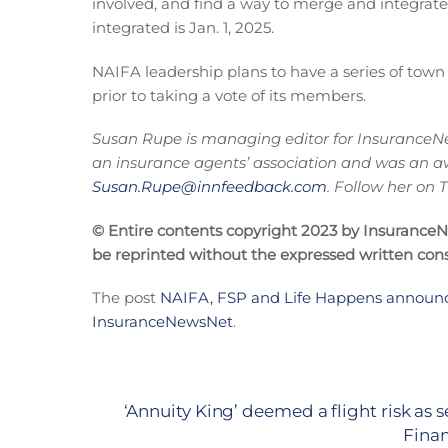
involved, and find a way to merge and integrate
integrated is Jan. 1, 2025.
NAIFA leadership plans to have a series of town
prior to taking a vote of its members.
Susan Rupe is managing editor for InsuranceNe
an insurance agents’ association and was an a
Susan.Rupe@innfeedback.com
. Follow her on
© Entire contents copyright 2023 by InsuranceNew
be reprinted without the expressed written co
The post
NAIFA, FSP and Life Happens announce
InsuranceNewsNet
.
‘Annuity King’ deemed a flight risk as 
Finan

ASSIGNED TASK: Your answer must consist solely of the lines from the one containing "NAIFA, FSP and Life Happens announce" through the last line of the entries, reproduced exactly.

TASK RESULT:
NAIFA, FSP and Life Happens announce
InsuranceNewsNet
.
‘Annuity King’ deemed a flight risk as 
Finan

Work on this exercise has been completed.